Die Bafin kritisiert hohe Effektivkosten und verdeckte Provisionen
Die Bundesanstalt für Finanzdienstleistungsaufsicht (Bafin) hat in einer Studie aus dem Jahr 2021 die Effektivkosten fondsgebundener Lebensversicherungen genau unter die Lupe genommen und dabei alarmierende Ergebnisse festgestellt. Die sogenannten Effektivkosten umfassen nicht nur Verwaltungsgebühren, sondern auch Abschluss-, Vertriebs- und Fondskosten, die oft intransparent im Vertrag verankert sind. Die Analyse ergab, dass viele dieser Produkte schlichtweg zu teuer sind.
Teilweise verlangen die Versicherer Effektivkosten von über 4 Prozent pro Jahr. Um dies zu veranschaulichen: Bei einer bereits angesparten Summe von 30.000 Euro bedeuten 4 Prozent Effektivkosten jährliche Abzüge von 1.200 Euro. Werden keine entsprechend hohen Renditen erwirtschaftet, fressen diese Kosten im schlimmsten Fall einen erheblichen Teil Ihres Ersparten auf oder führen sogar zu einem Kapitalverlust. Dies untergräbt den eigentlich angestrebten Vermögensaufbau erheblich und macht die fondsgebundene Lebensversicherung zu einer suboptimalen Anlageform für viele Sparer.
Ein weiterer scharfer Kritikpunkt der Bafin sind die hohen Rückvergütungen (Kickbacks), die Fondsgesellschaften an Versicherer und Vermittler zahlen. Dieses System funktioniert folgendermaßen: Sie als Kunde zahlen jährlich Gebühren an die Fondsgesellschaft für die Verwaltung Ihrer Investmentfonds – diese belaufen sich typischerweise auf etwa 1,5 bis 2 Prozent des angelegten Vermögens.
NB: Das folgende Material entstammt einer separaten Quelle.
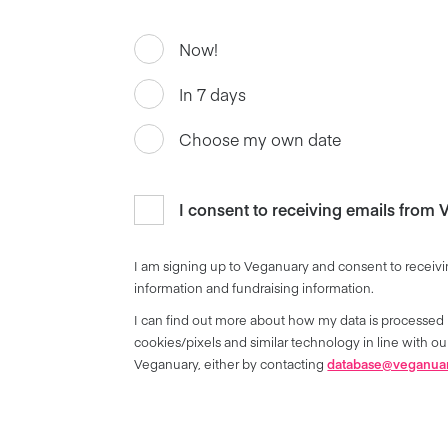
Now!
In 7 days
Choose my own date
I consent to receiving emails from
I am signing up to Veganuary and consent to receivi
information and fundraising information.
I can find out more about how my data is processed 
cookies/pixels and similar technology in line with 
Veganuary, either by contacting
database@veganua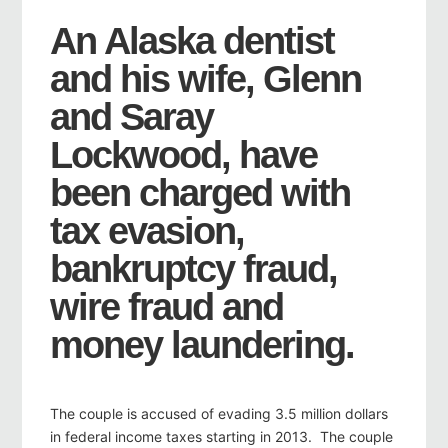
An Alaska dentist
and his wife, Glenn
and Saray
Lockwood, have
been charged with
tax evasion,
bankruptcy fraud,
wire fraud and
money laundering.
The couple is accused of evading 3.5 million dollars
in federal income taxes starting in 2013. The couple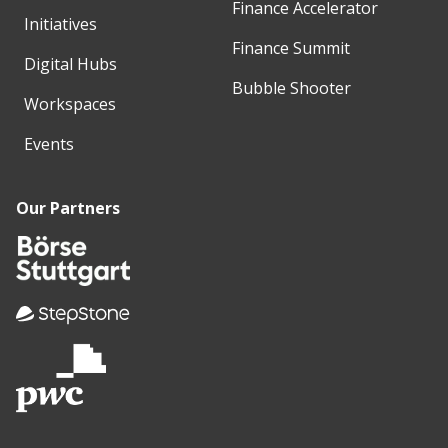
Finance Accelerator
Initiatives
Finance Summit
Digital Hubs
Bubble Shooter
Workspaces
Events
Our Partners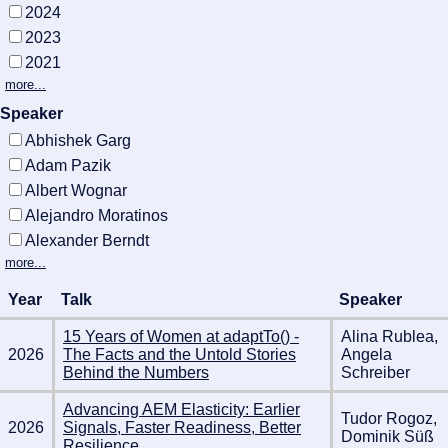
2024
2023
2021
more...
Speaker
Abhishek Garg
Adam Pazik
Albert Wognar
Alejandro Moratinos
Alexander Berndt
more...
Year
Talk
Speaker
15 Years of Women at adaptTo() -
Alina Rublea,
2026
The Facts and the Untold Stories
Angela
Behind the Numbers
Schreiber
Advancing AEM Elasticity: Earlier
Tudor Rogoz,
2026
Signals, Faster Readiness, Better
Dominik Süß
Resilience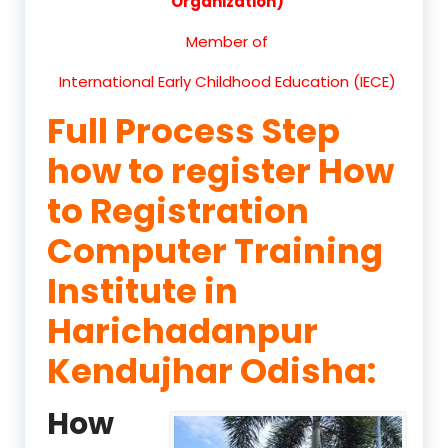
Organization)
Member of
International Early Childhood Education (IECE)
Full Process Step
how to register How
to Registration
Computer Training
Institute in
Harichadanpur
Kendujhar Odisha:
How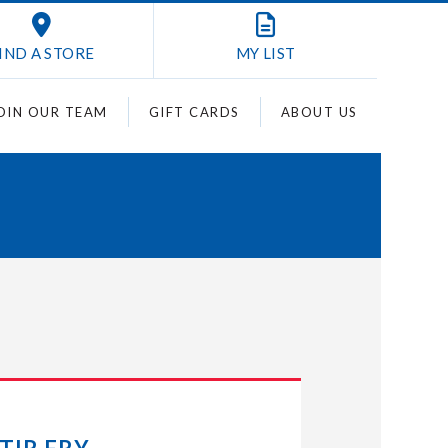
IND A STORE
MY
LIST
OIN OUR TEAM
GIFT CARDS
ABOUT US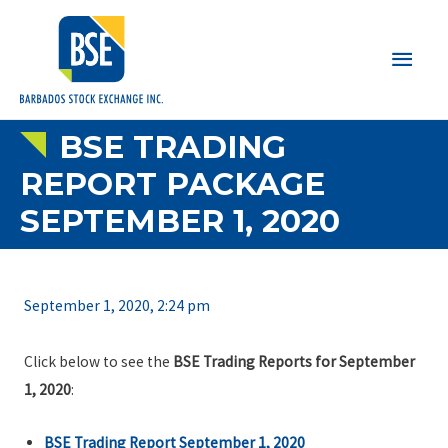
Main
Men
BSE TRADING
REPORT PACKAGE
SEPTEMBER 1, 2020
September 1, 2020, 2:24 pm
Click below to see the
BSE Trading Reports for September
1, 2020
:
BSE Trading Report September 1, 2020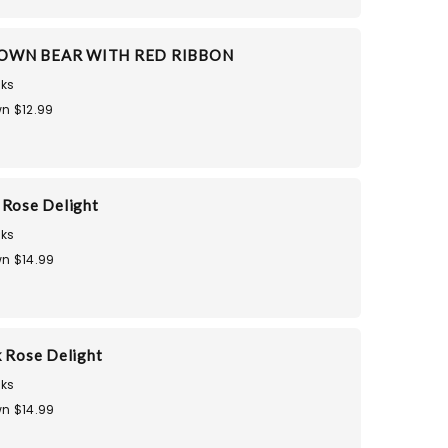
OWN BEAR WITH RED RIBBON
ks
n $12.99
 Rose Delight
ks
n $14.99
k Rose Delight
ks
n $14.99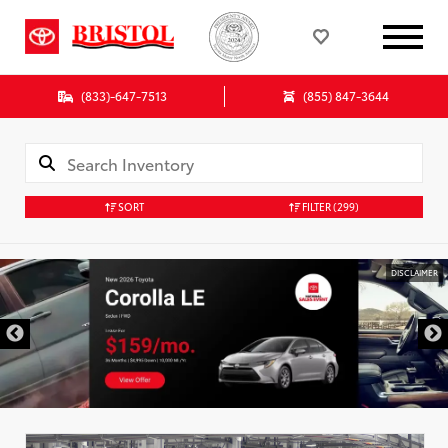
(833)-647-7513
(855) 847-3644
SORT
FILTER
(299)
DISCLAIMER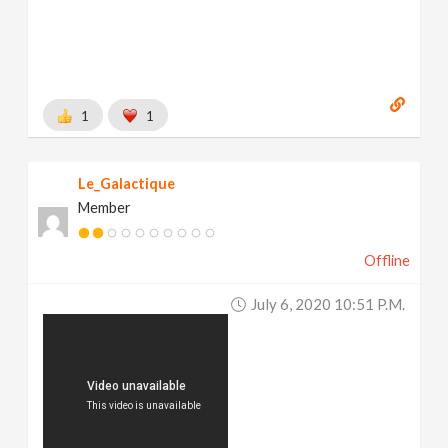
1
1
Le_Galactique
Member
Offline
July 6, 2020 10:51 P.m.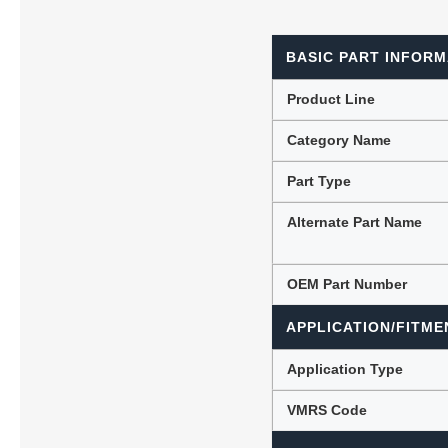
BASIC PART INFORM
Lubric
Product Line
Category Name
Part Type
Alternate Part Name
OEM Part Number
APPLICATION/FITME
Application Type
VMRS Code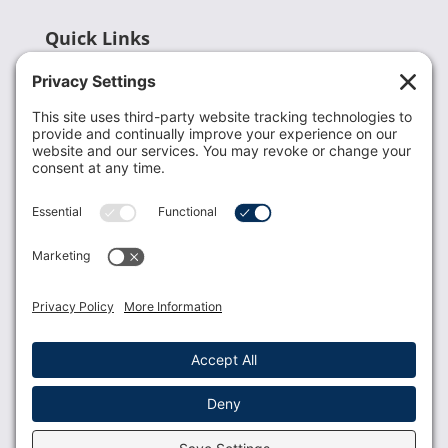
Quick Links
Recent News
Donate
Resources
Members
Contact Us
Join USLCA
USLCA membership is open to all who support and
promote breastfeeding.
Join
Member Login
Membership Benefits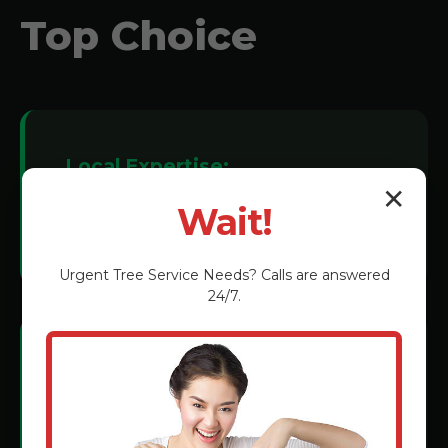
Top Choice
Local Expertise:
✕
We understand Markleton soil
Wait!
conditions and tree species.
Urgent
Tree Service
Needs? Calls are answered
24/7.
Certified Technicians:
Rigorous training in the latest grinding
methods.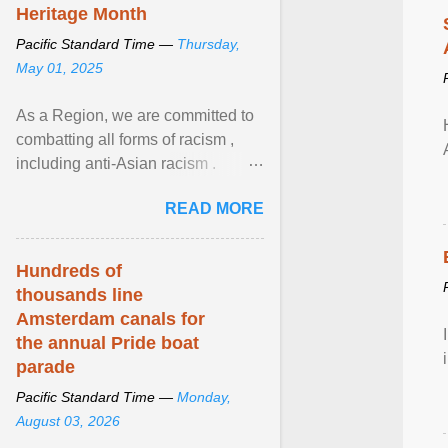
Heritage Month
Pacific Standard Time —
Thursday,
May 01, 2025
As a Region, we are committed to
combatting all forms of racism ,
including anti-Asian racism .
During Asian Heritage Month and
READ MORE
beyond, I encourage ... View
article...
Hundreds of
thousands line
Amsterdam canals for
the annual Pride boat
parade
Pacific Standard Time —
Monday,
August 03, 2026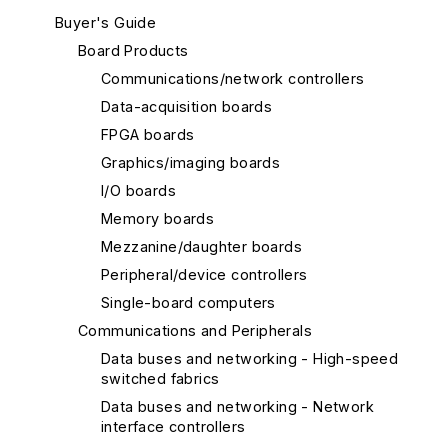
Buyer's Guide
Board Products
Communications/network controllers
Data-acquisition boards
FPGA boards
Graphics/imaging boards
I/O boards
Memory boards
Mezzanine/daughter boards
Peripheral/device controllers
Single-board computers
Communications and Peripherals
Data buses and networking - High-speed
switched fabrics
Data buses and networking - Network
interface controllers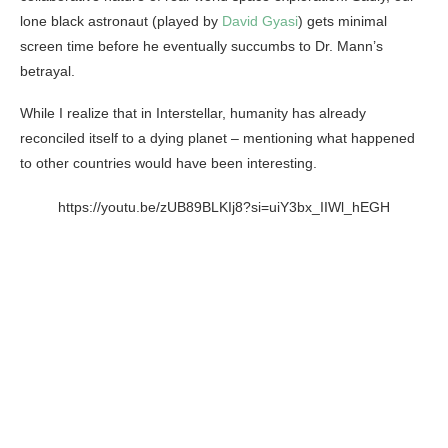
lone black astronaut (played by
David Gyasi
) gets minimal
screen time before he eventually succumbs to Dr. Mann’s
betrayal.
While I realize that in Interstellar, humanity has already
reconciled itself to a dying planet – mentioning what happened
to other countries would have been interesting.
https://youtu.be/zUB89BLKIj8?si=uiY3bx_IIWl_hEGH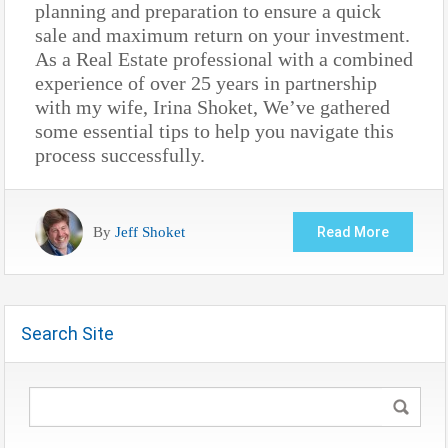
planning and preparation to ensure a quick
sale and maximum return on your investment.
As a Real Estate professional with a combined
experience of over 25 years in partnership
with my wife, Irina Shoket, We’ve gathered
some essential tips to help you navigate this
process successfully.
By
Jeff Shoket
Read More
Search Site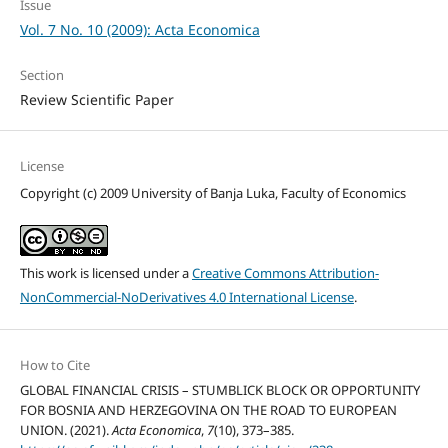
Issue
Vol. 7 No. 10 (2009): Acta Economica
Section
Review Scientific Paper
License
Copyright (c) 2009 University of Banja Luka, Faculty of Economics
This work is licensed under a
Creative Commons Attribution-
NonCommercial-NoDerivatives 4.0 International License
.
How to Cite
GLOBAL FINANCIAL CRISIS – STUMBLICK BLOCK OR OPPORTUNITY
FOR BOSNIA AND HERZEGOVINA ON THE ROAD TO EUROPEAN
UNION. (2021).
Acta Economica
,
7
(10), 373–385.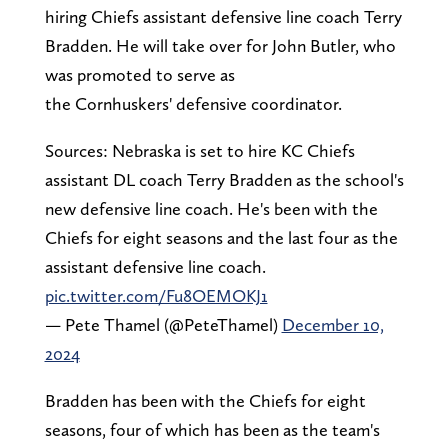
hiring Chiefs assistant defensive line coach Terry
Bradden. He will take over for John Butler, who
was promoted to serve as
the Cornhuskers' defensive coordinator.
Sources: Nebraska is set to hire KC Chiefs
assistant DL coach Terry Bradden as the school's
new defensive line coach. He's been with the
Chiefs for eight seasons and the last four as the
assistant defensive line coach.
pic.twitter.com/Fu8OEMOKJ1
— Pete Thamel (@PeteThamel)
December 10,
2024
Bradden has been with the Chiefs for eight
seasons, four of which has been as the team's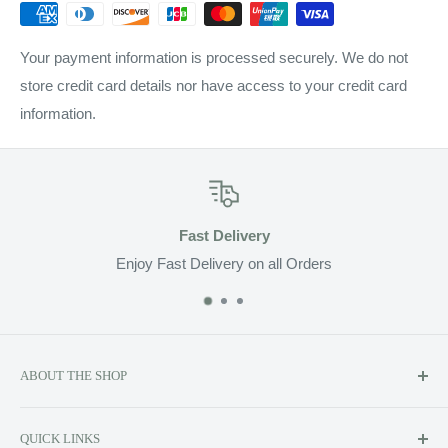
Your payment information is processed securely. We do not
store credit card details nor have access to your credit card
information.
Fast Delivery
Enjoy Fast Delivery on all Orders
ABOUT THE SHOP
Soluzione prides itself on providing exclusive luxury product
QUICK LINKS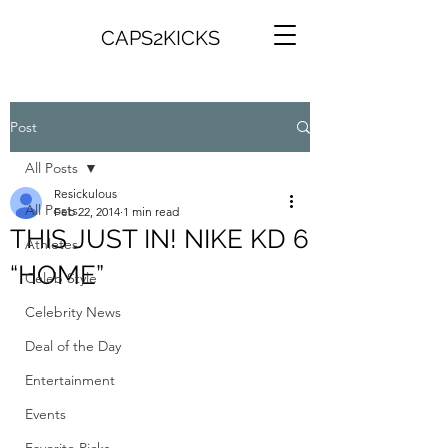
CAPS2KICKS
Post
All Posts
Resickulous
All Posts
Feb 22, 2014
1 min read
THIS JUST IN! NIKE KD 6
Athletes
“HOME”
Celeb Style
Celebrity News
Deal of the Day
Entertainment
Events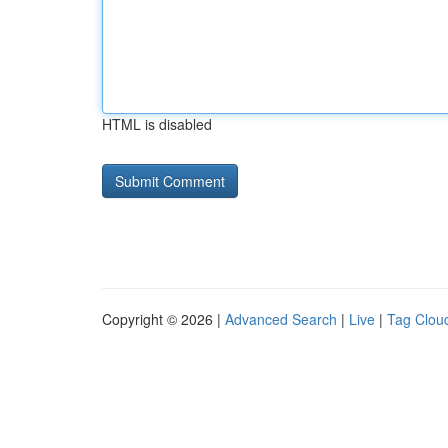
HTML is disabled
Copyright © 2026 |
Advanced Search
|
Live
|
Tag Clou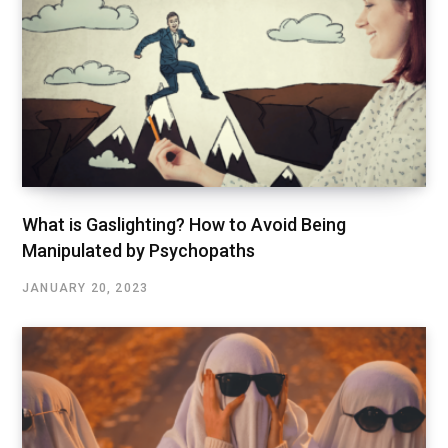
What is Gaslighting? How to Avoid Being
Manipulated by Psychopaths
JANUARY 20, 2023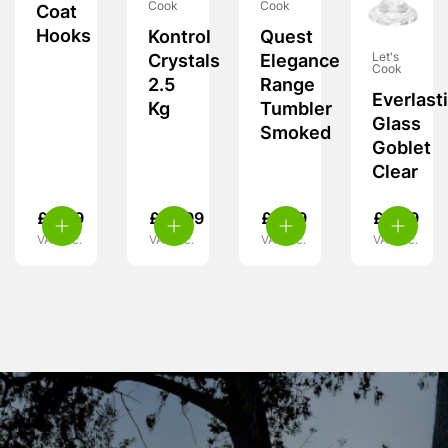
Cook
Cook
Coat
Hooks
Kontrol
Quest
Let's
Crystals
Elegance
Cook
2.5
Range
Everlast
Kg
Tumbler
Glass
Smoked
Goblet
Clear
£
4.99
£
10.99
£
6.99
£
8.99
VAT inc.
VAT inc.
VAT inc.
VAT inc.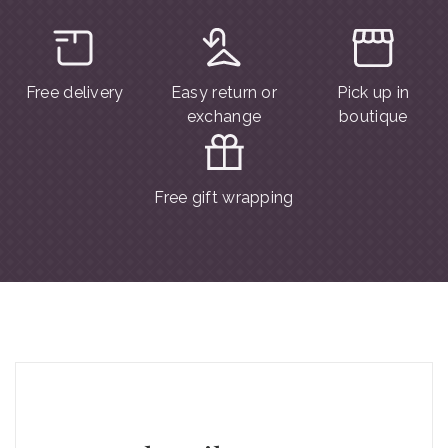
Free delivery
Easy return or
Pick up in
exchange
boutique
Free gift wrapping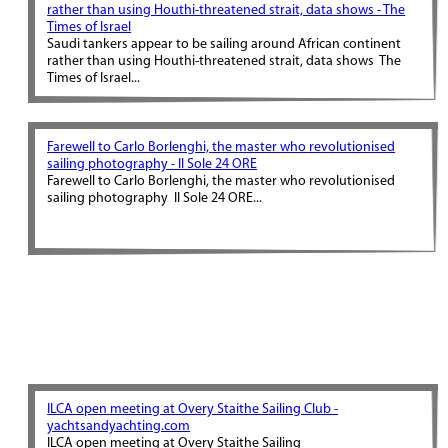
rather than using Houthi-threatened strait, data shows - The
Times of Israel
Saudi tankers appear to be sailing around African continent
rather than using Houthi-threatened strait, data shows The
Times of Israel...
Farewell to Carlo Borlenghi, the master who revolutionised
sailing photography - Il Sole 24 ORE
Farewell to Carlo Borlenghi, the master who revolutionised
sailing photography Il Sole 24 ORE...
ILCA open meeting at Overy Staithe Sailing Club -
yachtsandyachting.com
ILCA open meeting at Overy Staithe Sailing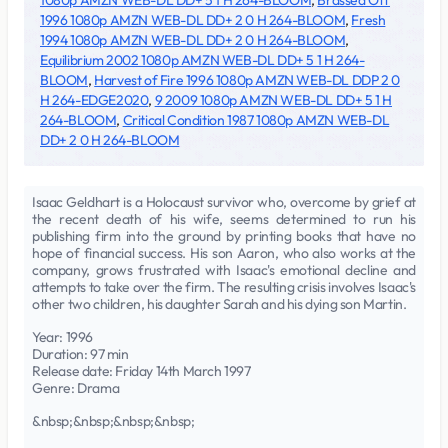
1080p AMZN WEB-DL DD+ 5 1 H 264-BLOOM
,
Brassed Off
1996 1080p AMZN WEB-DL DD+ 2 0 H 264-BLOOM
,
Fresh
1994 1080p AMZN WEB-DL DD+ 2 0 H 264-BLOOM
,
Equilibrium 2002 1080p AMZN WEB-DL DD+ 5 1 H 264-
BLOOM
,
Harvest of Fire 1996 1080p AMZN WEB-DL DDP 2 0
H 264-EDGE2020
,
9 2009 1080p AMZN WEB-DL DD+ 5 1 H
264-BLOOM
,
Critical Condition 1987 1080p AMZN WEB-DL
DD+ 2 0 H 264-BLOOM
Isaac Geldhart is a Holocaust survivor who, overcome by grief at
the recent death of his wife, seems determined to run his
publishing firm into the ground by printing books that have no
hope of financial success. His son Aaron, who also works at the
company, grows frustrated with Isaac's emotional decline and
attempts to take over the firm. The resulting crisis involves Isaac's
other two children, his daughter Sarah and his dying son Martin.
Year: 1996
Duration: 97 min
Release date: Friday 14th March 1997
Genre: Drama
&nbsp;&nbsp;&nbsp;&nbsp;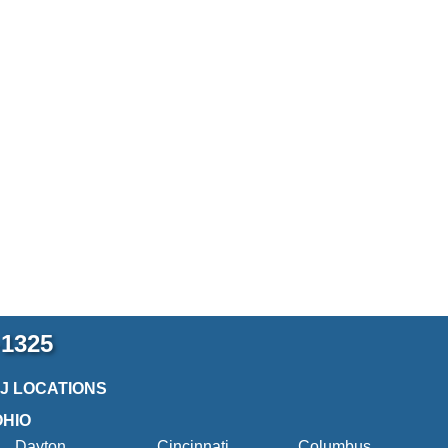
-1325
2J LOCATIONS
OHIO
Dayton
Cincinnati
Columbus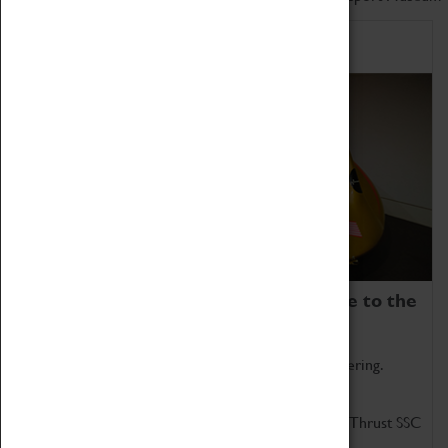
Home of Record Breakers
Coventry Transport Museum is home to the
world's two fastest cars.
Marvel at these spectacular feats of British engineering.
Get up close to the two fastest cars in the world, Thrust SSC
and Thrust 2.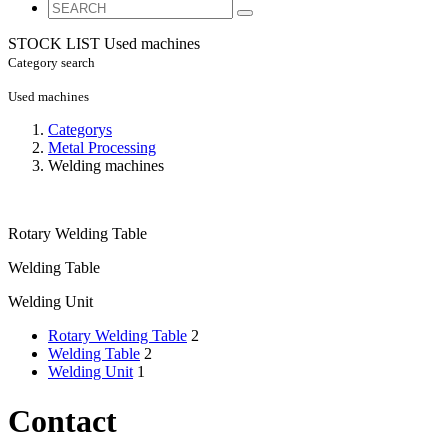
STOCK LIST
Used machines
Category search
Used machines
Categorys
Metal Processing
Welding machines
Rotary Welding Table
Welding Table
Welding Unit
Rotary Welding Table
2
Welding Table
2
Welding Unit
1
Contact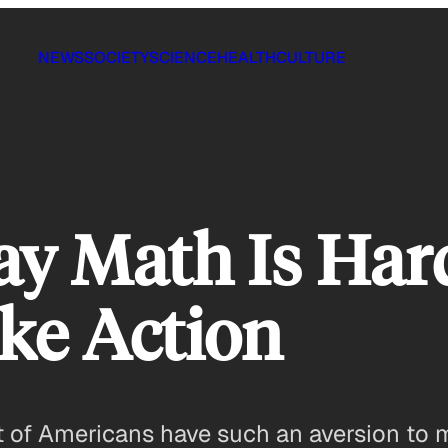
NEWS
SOCIETY
SCIENCE
HEALTH
CULTURE
ay Math Is Ha
ke Action
nt of Americans have such an aversion to 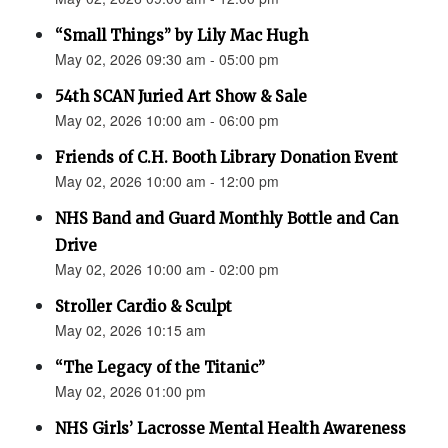
“Small Things” by Lily Mac Hugh
May 02, 2026 09:30 am - 05:00 pm
54th SCAN Juried Art Show & Sale
May 02, 2026 10:00 am - 06:00 pm
Friends of C.H. Booth Library Donation Event
May 02, 2026 10:00 am - 12:00 pm
NHS Band and Guard Monthly Bottle and Can
Drive
May 02, 2026 10:00 am - 02:00 pm
Stroller Cardio & Sculpt
May 02, 2026 10:15 am
“The Legacy of the Titanic”
May 02, 2026 01:00 pm
NHS Girls’ Lacrosse Mental Health Awareness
Ein signifikanter Teil dieser Gebühren fließt jedoch oft an die Versicherer und deren Vertriebspartner zurück. Erschreckend ist, dass diese Rückvergütungen nur bei einem Viertel der Produkte vollständig beim Versicherten ankommen. In 20 Prozent der Verträge werden die Kunden überhaupt nicht an diesen Rückflüssen beteiligt. Im Klartext bedeutet das: Sie finanzieren mit Ihrem eigenen Geld die Provisionen und Rückvergütungen der Versicherungsgesellschaften und Vermittler, ohne selbst davon zu profitieren.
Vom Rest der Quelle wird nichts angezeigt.